All Eyez on Me pushed 2Pac’s Thug Life maxim thrice-fold, which inherently makes it an all-time scepter for West Coast hip-hop. It also symbolized his deal with the devil, too; Shakur signed with Death Row in exchange for Suge Knight bailing him out of jail. But All Eyez On Me isn’t the sound of 2Pac rapping with chains around his ankles. While the superior Me Against The World examined 2Pac the person, All Eyez On Me was the most potent presentation of 2Pac the person. It boisterously laid out his complexities, chutzpah and paranoia. Shakur is a folk hero after death, and All Eyez On Me lays at the center of his mythology.
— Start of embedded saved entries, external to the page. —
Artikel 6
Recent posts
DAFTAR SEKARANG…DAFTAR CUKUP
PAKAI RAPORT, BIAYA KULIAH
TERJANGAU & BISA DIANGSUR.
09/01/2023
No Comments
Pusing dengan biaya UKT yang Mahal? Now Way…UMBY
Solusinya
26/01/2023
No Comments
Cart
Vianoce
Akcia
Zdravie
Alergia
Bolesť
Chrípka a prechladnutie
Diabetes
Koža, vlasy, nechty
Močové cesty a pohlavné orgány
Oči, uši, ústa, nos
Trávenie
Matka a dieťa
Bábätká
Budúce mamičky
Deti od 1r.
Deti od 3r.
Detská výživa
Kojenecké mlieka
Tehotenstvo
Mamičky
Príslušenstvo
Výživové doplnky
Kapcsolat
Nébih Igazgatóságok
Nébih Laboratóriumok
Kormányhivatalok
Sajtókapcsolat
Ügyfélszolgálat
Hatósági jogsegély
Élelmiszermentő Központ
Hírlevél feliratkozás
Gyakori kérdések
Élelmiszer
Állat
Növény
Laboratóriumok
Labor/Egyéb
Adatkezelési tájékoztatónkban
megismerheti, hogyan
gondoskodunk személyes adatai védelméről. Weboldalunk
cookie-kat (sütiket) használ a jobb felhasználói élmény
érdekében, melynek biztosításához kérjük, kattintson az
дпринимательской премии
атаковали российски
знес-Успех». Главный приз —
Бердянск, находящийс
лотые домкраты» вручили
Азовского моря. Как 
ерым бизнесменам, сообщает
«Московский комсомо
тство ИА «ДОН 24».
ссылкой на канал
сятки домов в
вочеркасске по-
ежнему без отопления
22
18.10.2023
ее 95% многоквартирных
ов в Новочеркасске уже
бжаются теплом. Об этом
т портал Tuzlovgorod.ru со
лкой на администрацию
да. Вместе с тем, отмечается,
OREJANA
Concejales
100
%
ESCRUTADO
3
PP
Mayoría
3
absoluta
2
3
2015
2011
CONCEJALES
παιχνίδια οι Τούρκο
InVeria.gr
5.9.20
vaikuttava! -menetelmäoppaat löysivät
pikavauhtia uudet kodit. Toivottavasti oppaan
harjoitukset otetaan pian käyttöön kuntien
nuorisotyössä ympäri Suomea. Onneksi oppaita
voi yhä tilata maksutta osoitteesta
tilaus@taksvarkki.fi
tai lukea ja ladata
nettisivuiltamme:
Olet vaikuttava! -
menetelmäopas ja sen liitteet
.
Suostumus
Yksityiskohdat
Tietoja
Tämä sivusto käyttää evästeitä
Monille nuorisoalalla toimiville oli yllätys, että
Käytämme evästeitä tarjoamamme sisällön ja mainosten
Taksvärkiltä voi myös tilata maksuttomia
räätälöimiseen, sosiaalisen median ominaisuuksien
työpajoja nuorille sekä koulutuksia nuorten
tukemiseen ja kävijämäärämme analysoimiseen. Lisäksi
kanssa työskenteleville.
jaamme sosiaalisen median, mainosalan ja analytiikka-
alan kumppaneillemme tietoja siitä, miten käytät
2. Stevie Wonder, Songs in the Key of Life

Stevie Wonder’s best albums always had a sense of joy, but he’s had to fight for it. Ronald Reagan was consistently full of sh*t. Poverty and racism afflicted the black community. Women broke his heart. There’s something powerful about smiling through that pain, but Songs in the Key of Life carried a whole other light after stripping some of that determinism. It’s virtuoso musicianship propelled by love: love of mother Earth (“As”), love of blackness (“Black Man”), and an audacious love that transcends time (the album-ending “Another Star”). Songs in the Key of Life bookended one of the greatest streaks in pop history (Music of My Mind, Talking Book, Innervisions and Fulfillingness’ First Finale). If it was Wonder’s lone masterpiece, he’d still be in pop culture’s history books.
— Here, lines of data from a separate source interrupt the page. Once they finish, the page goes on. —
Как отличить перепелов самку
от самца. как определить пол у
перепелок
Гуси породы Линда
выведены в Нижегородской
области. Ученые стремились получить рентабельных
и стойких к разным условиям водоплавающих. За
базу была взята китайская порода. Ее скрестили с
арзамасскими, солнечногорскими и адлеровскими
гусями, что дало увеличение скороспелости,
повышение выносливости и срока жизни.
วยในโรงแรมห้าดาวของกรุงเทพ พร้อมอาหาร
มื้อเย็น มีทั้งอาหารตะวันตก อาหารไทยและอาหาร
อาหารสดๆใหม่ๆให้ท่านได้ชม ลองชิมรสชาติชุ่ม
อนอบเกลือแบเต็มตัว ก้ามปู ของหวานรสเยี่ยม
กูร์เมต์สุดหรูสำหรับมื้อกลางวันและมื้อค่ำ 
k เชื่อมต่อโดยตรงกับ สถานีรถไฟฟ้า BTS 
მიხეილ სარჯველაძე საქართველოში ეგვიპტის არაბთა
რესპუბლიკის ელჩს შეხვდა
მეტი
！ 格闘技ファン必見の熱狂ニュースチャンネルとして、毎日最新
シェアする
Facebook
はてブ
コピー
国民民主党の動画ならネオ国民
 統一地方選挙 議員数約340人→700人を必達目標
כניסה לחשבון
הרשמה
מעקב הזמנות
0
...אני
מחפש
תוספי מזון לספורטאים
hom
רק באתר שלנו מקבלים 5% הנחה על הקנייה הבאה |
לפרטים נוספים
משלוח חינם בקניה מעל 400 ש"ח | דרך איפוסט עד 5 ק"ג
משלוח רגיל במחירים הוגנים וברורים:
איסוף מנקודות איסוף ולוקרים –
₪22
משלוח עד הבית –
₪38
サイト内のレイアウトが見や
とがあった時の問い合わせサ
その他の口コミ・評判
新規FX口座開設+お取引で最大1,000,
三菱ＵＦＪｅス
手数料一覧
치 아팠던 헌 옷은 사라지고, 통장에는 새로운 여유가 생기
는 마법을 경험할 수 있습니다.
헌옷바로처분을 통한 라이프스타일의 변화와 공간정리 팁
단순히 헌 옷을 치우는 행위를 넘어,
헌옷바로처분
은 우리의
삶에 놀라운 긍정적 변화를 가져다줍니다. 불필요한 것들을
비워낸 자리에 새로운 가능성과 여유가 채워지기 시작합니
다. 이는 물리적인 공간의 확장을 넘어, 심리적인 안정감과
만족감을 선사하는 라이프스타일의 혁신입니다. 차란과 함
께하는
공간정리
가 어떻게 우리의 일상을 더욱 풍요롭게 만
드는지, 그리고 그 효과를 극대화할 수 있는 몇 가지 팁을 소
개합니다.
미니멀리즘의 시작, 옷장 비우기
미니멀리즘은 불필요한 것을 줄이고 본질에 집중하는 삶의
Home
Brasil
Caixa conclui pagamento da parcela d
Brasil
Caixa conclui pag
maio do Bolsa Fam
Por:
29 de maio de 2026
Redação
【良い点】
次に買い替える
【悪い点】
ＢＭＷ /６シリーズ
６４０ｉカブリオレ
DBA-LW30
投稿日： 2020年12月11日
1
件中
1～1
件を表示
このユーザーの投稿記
1. Prince, Sign O’ The Times

[Go to Spotify or something. Prince and YouTube don’t mix]

The only way you’d know that a good portion of Sign O’ The Times was leftovers is if you looked it up. Actually, a majority of the tracklist comes from the aborted Camille and Dream Factory sessions. But regardless of whatever skeletal or edited state they were in, they appear fully realized, whether the songs are deeply subversive (“If I Were Your Girlfriend”) or just focused on whimsy (“Play in the Sunshine”). Sign O’ The Times is all over the place. Although it’s frenzied, Prince’s final classic is somehow copacetic in its sequencing, impressively weaving through primal pleasures (“It”) and the like before closing with “Adore,” his most endearing ballad. When Sign O’ The Times was released, Prince had already lost the race for biggest pop star ever to Michael Jackson by a couple million units. But Sign O’ The Times made it clear Prince was at least pop’s most kaleidoscopic star, and people are still dancing 28 years later as a result.